3.9 Role of sRNAs in sex determination
Aryal et al. (2014) analyzed small non-coding RNAs (sRNA) in the libraries prepared from female, male and
hermaphrodite flowers of papaya. sRNA plays an significant role in gene silencing and DNA methylation,
suggesting its involvement in sex differentiation in plants. lllumina libraries were made from the floral male, female,
and hermaphrodite papaya plants for the study of sRNA reads. A total of 29 micro RNAs (miRNAs) were detected
using these sRNA reads. In one library, a total of 65 miRNAs (34 new and 31 conserved miRNAs) were identified.
From these miRNAs, only 14 miRNAswere differentially expressed among male, female and hermaphrodite
flowers. Six miRNAs (miR160, miR167a, miR167b, miR169 and miR393) were expressed higher in papaya male
flowers that regulate the genes in auxin signaling pathway which indicates that auxin plays a main role in carpel
development. Two miRNAs (miR159 and miR166) were expressed higher in female flowers, which played an
important role in regulating the genes responsible for floral meristem identity and the embryo patterning. Four
miRNAs (miR156a, miR156b, miR168b and miR_novel_39) were expressed higher in hermaphrodite and male
flowers. Two miRNAs (miR171 and miR394) were expressed higher in female and male flowers. The results
indicate potential role of these sRNAs in papaya sex determination.
4 Papaya Genome Sequencing
A draft genome sequence of papaya was generated from a SunUP female plant using the whole-genome shotgun
approach with Sanger method. It was assembled into 271Mb contigs and unassembled portion may contain
repetitive sequences. Papaya genome contains 24,476 genes with average gene length 2,373 bp. Total 35.5% GC
content is present in the genome and average intron length is 479 bp (Ming et al., 2008). Papaya genome sequences
could be is a valuable source to study the mechanism of sex determination at molecular level.

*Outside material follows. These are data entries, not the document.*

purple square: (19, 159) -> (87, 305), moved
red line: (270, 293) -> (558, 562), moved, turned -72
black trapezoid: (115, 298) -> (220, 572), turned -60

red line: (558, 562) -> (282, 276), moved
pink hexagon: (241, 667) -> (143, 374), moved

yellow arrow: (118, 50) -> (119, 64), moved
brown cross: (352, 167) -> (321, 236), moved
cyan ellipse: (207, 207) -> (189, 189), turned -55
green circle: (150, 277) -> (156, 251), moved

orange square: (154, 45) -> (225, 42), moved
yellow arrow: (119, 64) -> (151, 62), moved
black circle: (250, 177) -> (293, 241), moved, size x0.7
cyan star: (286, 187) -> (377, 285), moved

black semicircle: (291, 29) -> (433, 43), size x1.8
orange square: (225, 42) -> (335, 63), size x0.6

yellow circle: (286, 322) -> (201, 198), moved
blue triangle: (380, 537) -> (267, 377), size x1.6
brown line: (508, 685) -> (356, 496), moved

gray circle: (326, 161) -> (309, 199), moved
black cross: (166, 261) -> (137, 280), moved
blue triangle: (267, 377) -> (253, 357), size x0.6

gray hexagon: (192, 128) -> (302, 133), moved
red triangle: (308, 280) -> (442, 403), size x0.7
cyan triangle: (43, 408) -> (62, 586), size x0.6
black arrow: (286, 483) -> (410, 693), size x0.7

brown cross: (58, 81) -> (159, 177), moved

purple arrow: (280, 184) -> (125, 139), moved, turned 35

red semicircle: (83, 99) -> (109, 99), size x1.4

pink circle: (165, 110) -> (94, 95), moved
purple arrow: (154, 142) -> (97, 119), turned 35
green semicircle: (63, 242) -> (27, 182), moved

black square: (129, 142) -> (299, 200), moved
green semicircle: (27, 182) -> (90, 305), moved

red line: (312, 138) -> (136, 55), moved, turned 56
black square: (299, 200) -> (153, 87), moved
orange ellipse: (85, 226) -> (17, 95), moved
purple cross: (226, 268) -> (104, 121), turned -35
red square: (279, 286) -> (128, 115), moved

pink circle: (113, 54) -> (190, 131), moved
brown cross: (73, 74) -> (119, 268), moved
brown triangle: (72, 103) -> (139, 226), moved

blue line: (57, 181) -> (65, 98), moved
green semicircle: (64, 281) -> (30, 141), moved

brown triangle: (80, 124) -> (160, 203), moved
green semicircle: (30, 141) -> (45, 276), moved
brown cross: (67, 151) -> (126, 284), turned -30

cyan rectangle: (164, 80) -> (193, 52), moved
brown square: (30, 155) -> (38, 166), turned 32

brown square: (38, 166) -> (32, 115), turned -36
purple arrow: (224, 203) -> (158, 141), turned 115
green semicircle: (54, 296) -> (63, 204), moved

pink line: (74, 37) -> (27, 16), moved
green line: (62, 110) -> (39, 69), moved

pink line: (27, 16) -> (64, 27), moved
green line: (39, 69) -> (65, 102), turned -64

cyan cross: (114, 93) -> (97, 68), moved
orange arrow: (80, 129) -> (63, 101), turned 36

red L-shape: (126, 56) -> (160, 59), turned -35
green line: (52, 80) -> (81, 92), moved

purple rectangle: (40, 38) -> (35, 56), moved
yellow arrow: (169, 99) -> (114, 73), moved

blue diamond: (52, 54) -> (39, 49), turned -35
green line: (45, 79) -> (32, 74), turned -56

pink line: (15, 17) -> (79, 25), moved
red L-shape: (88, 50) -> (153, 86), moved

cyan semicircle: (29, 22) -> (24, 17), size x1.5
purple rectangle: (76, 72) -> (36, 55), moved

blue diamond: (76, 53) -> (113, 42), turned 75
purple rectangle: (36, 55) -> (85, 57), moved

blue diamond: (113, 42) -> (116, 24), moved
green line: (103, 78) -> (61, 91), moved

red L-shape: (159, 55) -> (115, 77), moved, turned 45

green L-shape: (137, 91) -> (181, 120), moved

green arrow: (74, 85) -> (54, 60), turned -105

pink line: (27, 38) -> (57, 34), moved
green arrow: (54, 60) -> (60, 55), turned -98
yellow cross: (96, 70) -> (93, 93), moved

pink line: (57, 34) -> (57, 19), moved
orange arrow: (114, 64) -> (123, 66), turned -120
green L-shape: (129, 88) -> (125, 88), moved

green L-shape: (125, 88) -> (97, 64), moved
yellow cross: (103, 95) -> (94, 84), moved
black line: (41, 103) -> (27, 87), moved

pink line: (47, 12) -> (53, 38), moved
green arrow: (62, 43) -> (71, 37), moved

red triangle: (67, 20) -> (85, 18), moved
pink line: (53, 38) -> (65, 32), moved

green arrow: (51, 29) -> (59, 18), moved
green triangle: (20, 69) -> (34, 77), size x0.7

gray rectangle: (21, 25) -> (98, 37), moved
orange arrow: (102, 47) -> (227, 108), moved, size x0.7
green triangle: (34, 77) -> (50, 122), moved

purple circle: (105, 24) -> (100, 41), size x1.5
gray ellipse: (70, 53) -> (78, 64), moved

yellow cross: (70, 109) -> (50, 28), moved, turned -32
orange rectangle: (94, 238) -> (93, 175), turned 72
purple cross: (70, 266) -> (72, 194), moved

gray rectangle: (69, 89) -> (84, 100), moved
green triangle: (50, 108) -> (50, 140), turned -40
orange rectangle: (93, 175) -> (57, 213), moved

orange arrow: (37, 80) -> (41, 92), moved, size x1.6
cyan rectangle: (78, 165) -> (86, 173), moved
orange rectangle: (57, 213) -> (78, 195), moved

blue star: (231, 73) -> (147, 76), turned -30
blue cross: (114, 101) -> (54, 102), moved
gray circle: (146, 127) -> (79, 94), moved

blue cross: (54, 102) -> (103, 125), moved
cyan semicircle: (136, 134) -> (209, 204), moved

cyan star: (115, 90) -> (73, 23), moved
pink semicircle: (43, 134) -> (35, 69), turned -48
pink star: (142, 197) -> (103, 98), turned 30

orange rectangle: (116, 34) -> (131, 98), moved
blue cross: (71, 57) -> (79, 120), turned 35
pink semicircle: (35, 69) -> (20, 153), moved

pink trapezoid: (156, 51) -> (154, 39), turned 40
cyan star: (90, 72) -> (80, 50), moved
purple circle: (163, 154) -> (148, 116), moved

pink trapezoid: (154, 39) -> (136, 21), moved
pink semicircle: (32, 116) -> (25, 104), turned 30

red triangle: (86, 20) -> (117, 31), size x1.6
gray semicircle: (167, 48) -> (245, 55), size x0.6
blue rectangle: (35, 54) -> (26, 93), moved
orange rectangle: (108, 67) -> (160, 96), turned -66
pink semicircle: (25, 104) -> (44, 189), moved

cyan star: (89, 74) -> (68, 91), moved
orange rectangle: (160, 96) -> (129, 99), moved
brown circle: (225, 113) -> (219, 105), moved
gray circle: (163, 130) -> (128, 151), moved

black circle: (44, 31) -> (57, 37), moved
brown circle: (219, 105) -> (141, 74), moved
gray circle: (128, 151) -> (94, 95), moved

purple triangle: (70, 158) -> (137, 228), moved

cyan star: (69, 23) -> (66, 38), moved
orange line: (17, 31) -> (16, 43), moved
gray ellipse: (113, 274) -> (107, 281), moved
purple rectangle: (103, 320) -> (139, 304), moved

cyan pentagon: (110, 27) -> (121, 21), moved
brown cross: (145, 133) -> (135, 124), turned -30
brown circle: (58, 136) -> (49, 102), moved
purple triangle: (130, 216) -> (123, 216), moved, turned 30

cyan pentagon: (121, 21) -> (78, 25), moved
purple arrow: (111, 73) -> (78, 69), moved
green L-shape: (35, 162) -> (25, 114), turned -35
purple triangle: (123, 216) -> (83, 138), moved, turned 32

5 Methods for Identification of Sex Types
Papaya sex identification at early plant development stage has been a problem since long back which led to the
researchers to develop many marker techniques such as, (1) morphology based, (2) biochemical markers, (3)
polymerase chain reaction (PCR)-based markers and (4) sequencing-based markers (Figure 3). Morphological
methods differentiate the sex types on the basis of traits such as leaf or root morphology, rate of growth and seed
coat color etc. (Reddy et al., 2012; Demandante et al., 2014). Several other cytological methods (Datta, 1971) and
Isozyme (biochemical) markers have been used for sex type identification (Sriprasertsak et al., 1988). Molecular
markers are divided into two types (i) PCR-based molecular markers and (ii) sequence-based molecular markers.
PCR based molecular markers includes: (a) Random amplified polymorphic DNA (RAPD), (b) AFLP, (c) Inter
simple sequence repeat (ISSR), and sequence-based molecular markers includes (a) simple sequence repeats
(SSR), and (b) single nucleotide polymorphism (SNP).